The disaster failed to dim the romance of community organizing. But by the time Obama arrived in Chicago in 1984, an Alinskyite diagnosis of South Side poverty was doubly irrelevant. Blacks had more political power in Chicago than ever before, yet that power had no impact on the tidal wave of dysfunction that was sweeping through the largest black community in the United States. Chicago had just elected Harold Washington, the city’s first black mayor; the heads of Chicago’s school system and public housing were black, as were most of their employees; black power broker Emil Jones, Jr. represented the South Side in the Illinois State Senate; Jesse Jackson would launch his 1984 presidential campaign from Chicago. The notion that blacks were disenfranchised struck even some of Obama’s potential organizees as ludicrous. “Why we need to be protesting and carrying on at our own people?” a prominent South Side minister asked Obama soon after he arrived in Chicago. “Anybody sitting around this table got a direct line to City Hall.”
Pace Alinsky, such political clout could not stop black Chicago’s social breakdown. Crime was exploding. Gangs ran the housing projects—their reign of thuggery aided by ACLU lawsuits, which had stripped the housing authority of its right to screen tenants. But the violence spread beyond the projects. In 1984, Obama’s first year in Chicago, gang members gunned down a teenage basketball star, Benjy Wilson.
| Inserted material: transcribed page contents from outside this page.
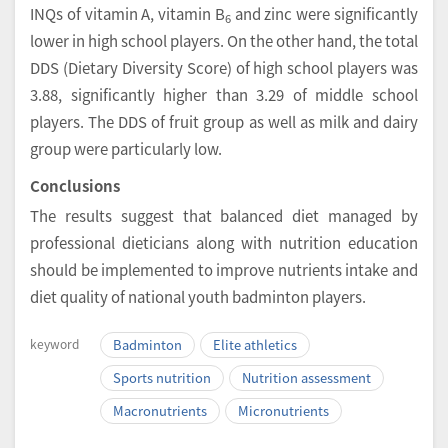
INQs of vitamin A, vitamin B
and zinc were significantly
6
lower in high school players. On the other hand, the total
DDS (Dietary Diversity Score) of high school players was
3.88, significantly higher than 3.29 of middle school
players. The DDS of fruit group as well as milk and dairy
group were particularly low.
Conclusions
The results suggest that balanced diet managed by
professional dieticians along with nutrition education
should be implemented to improve nutrients intake and
diet quality of national youth badminton players.
keyword
Badminton
Elite athletics
Sports nutrition
Nutrition assessment
Macronutrients
Micronutrients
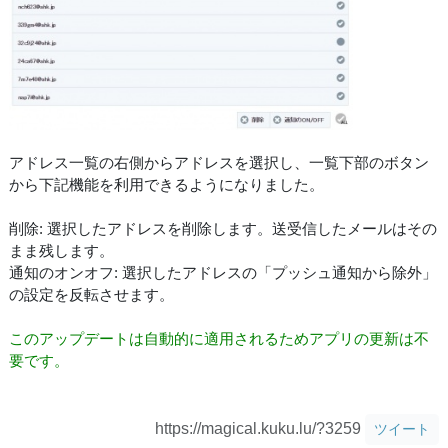
アドレス一覧の右側からアドレスを選択し、一覧下部のボタン
から下記機能を利用できるようになりました。
削除: 選択したアドレスを削除します。送受信したメールはその
まま残します。
通知のオンオフ: 選択したアドレスの「プッシュ通知から除外」
の設定を反転させます。
このアップデートは自動的に適用されるためアプリの更新は不
要です。
https://magical.kuku.lu/?3259
ツイート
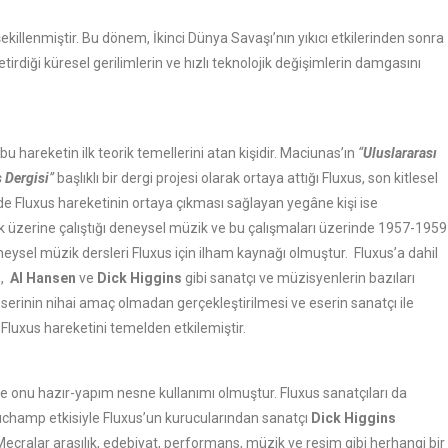
şekillenmiştir. Bu dönem, İkinci Dünya Savaşı’nın yıkıcı etkilerinden sonra
irdiği küresel gerilimlerin ve hızlı teknolojik değişimlerin damgasını
 bu hareketin ilk teorik temellerini atan kişidir. Maciunas’ın
“
Uluslararası
s Dergisi
”
başlıklı bir dergi projesi olarak ortaya attığı Fluxus, son kitlesel
e Fluxus hareketinin ortaya çıkması sağlayan yegâne kişi ise
ak üzerine çalıştığı deneysel müzik ve bu çalışmaları üzerinde 1957-1959
eneysel müzik dersleri Fluxus için ilham kaynağı olmuştur. Fluxus’a dahil
t
,
Al Hansen
ve
Dick Higgins
gibi sanatçı ve müzisyenlerin bazıları
eserinin nihai amaç olmadan gerçekleştirilmesi ve eserin sanatçı ile
i Fluxus hareketini temelden etkilemiştir.
e onu hazır-yapım nesne kullanımı olmuştur. Fluxus sanatçıları da
Duchamp etkisiyle Fluxus’un kurucularından sanatçı
Dick Higgins
Mecralar arasılık, edebiyat, performans, müzik ve resim gibi herhangi bir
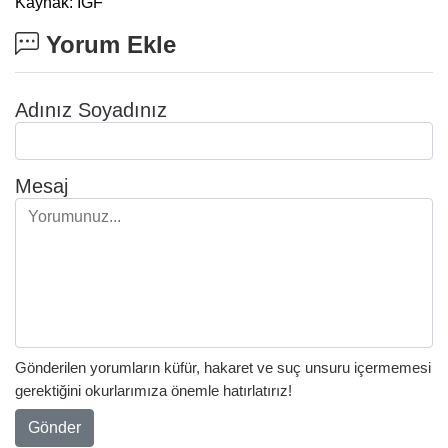
Kaynak: IGF
Yorum Ekle
Adınız Soyadınız
Mesaj
Gönderilen yorumların küfür, hakaret ve suç unsuru içermemesi
gerektiğini okurlarımıza önemle hatırlatırız!
Gönder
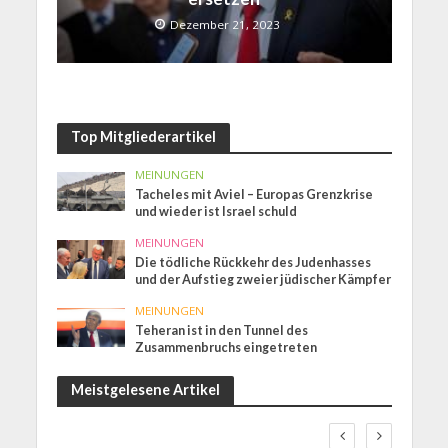
Dezember 21, 2023
Top Mitgliederartikel
MEINUNGEN
Tacheles mit Aviel – Europas Grenzkrise
und wieder ist Israel schuld
MEINUNGEN
Die tödliche Rückkehr des Judenhasses
und der Aufstieg zweier jüdischer Kämpfer
MEINUNGEN
Teheran ist in den Tunnel des
Zusammenbruchs eingetreten
Meistgelesene Artikel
The citywide outcry that followed was heartfelt but beside the point. None of the prominent voices calling for an end to youth violence—from Mayor Washington to Jesse Jackson to school administrators—noted that all of Wilson’s killers came from fatherless families (or that he had fathered an illegitimate child himself). Nor did the would-be reformers mention the all-important fact that a staggering 75 percent of Chicago’s black children were being born out of wedlock. The sky-high illegitimacy rate meant that black boys were growing up in a world in which it was normal to impregnate a girl and then take off. When a boy is raised without any social expectation that he will support his children and marry his children’s mother, he fails to learn the most fundamental lesson of personal responsibility. The high black crime rate was one result of a culture that fails to civilize men through marriage.